[THE DATA — start]

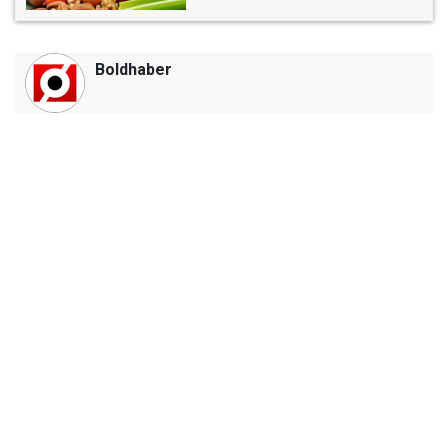
Boldhaber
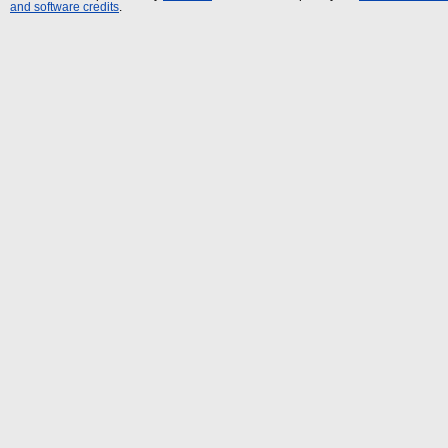
and software credits
.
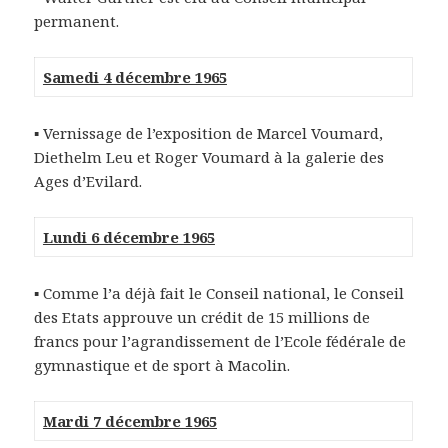
permanent.
Samedi 4 décembre 1965
▪ Vernissage de l’exposition de Marcel Voumard,
Diethelm Leu et Roger Voumard à la galerie des
Ages d’Evilard.
Lundi 6 décembre 1965
▪ Comme l’a déjà fait le Conseil national, le Conseil
des Etats approuve un crédit de 15 millions de
francs pour l’agrandissement de l’Ecole fédérale de
gymnastique et de sport à Macolin.
Mardi 7 décembre 1965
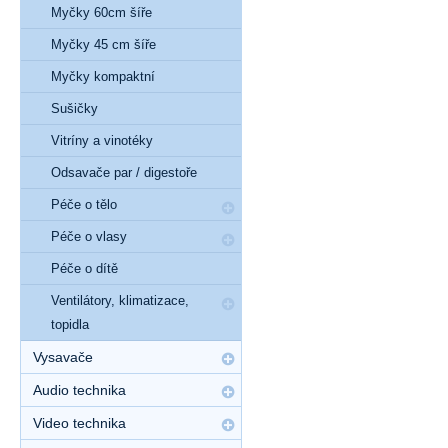
Myčky 60cm šíře
Myčky 45 cm šíře
Myčky kompaktní
Sušičky
Vitríny a vinotéky
Odsavače par / digestoře
Péče o tělo
Péče o vlasy
Péče o dítě
Ventilátory, klimatizace,
topidla
Vysavače
Audio technika
Video technika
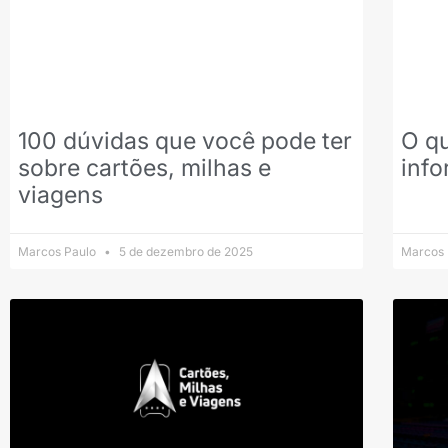
100 dúvidas que você pode ter
O qu
sobre cartões, milhas e
info
viagens
Marcos Paulo
5 de dezembro de 2025
Marcos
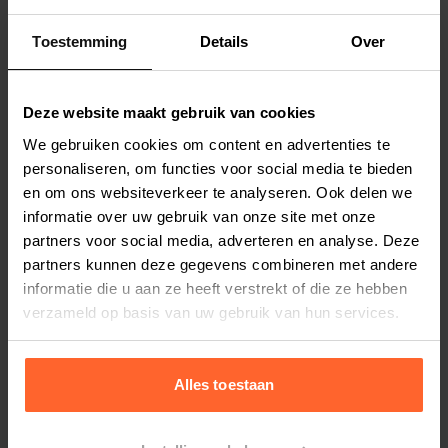
Beeztees Flatino pluche Vos. Zwart.
Toestemming
Details
Over
Productspecificaties
Deze website maakt gebruik van cookies
Stel uw bestelherinnering in:
(2 weken)
We gebruiken cookies om content en advertenties te
Elke
Elke
Elke
personaliseren, om functies voor social media te bieden
2 weken
4 weken
6 weken
en om ons websiteverkeer te analyseren. Ook delen we
informatie over uw gebruik van onze site met onze
Elke
Elke
Elke
partners voor social media, adverteren en analyse. Deze
8 weken
10 weken
12 weken
partners kunnen deze gegevens combineren met andere
informatie die u aan ze heeft verstrekt of die ze hebben
verzameld op basis van uw gebruik van hun services.
Bestelherinnering instellen
Alles toestaan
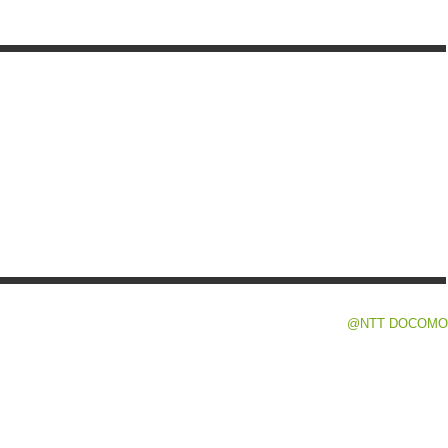
@NTT DOCOMO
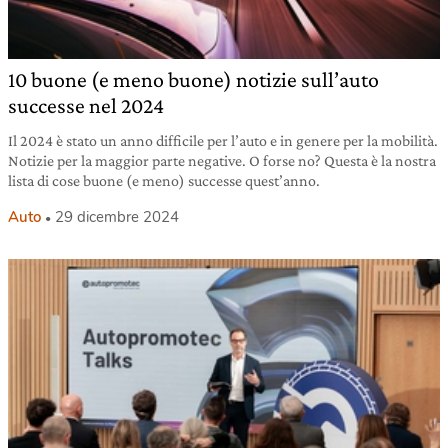
10 buone (e meno buone) notizie sull’auto
successe nel 2024
Il 2024 è stato un anno difficile per l’auto e in genere per la mobilità.
Notizie per la maggior parte negative. O forse no? Questa è la nostra
lista di cose buone (e meno) successe quest’anno.
Auto
29 dicembre 2024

[THE DATA — finish]

Find the lines above that hold "buone", then copy each of them.

### TASK SOLUTION
10 buone (e meno buone) notizie sull’auto
lista di cose buone (e meno) successe quest’anno.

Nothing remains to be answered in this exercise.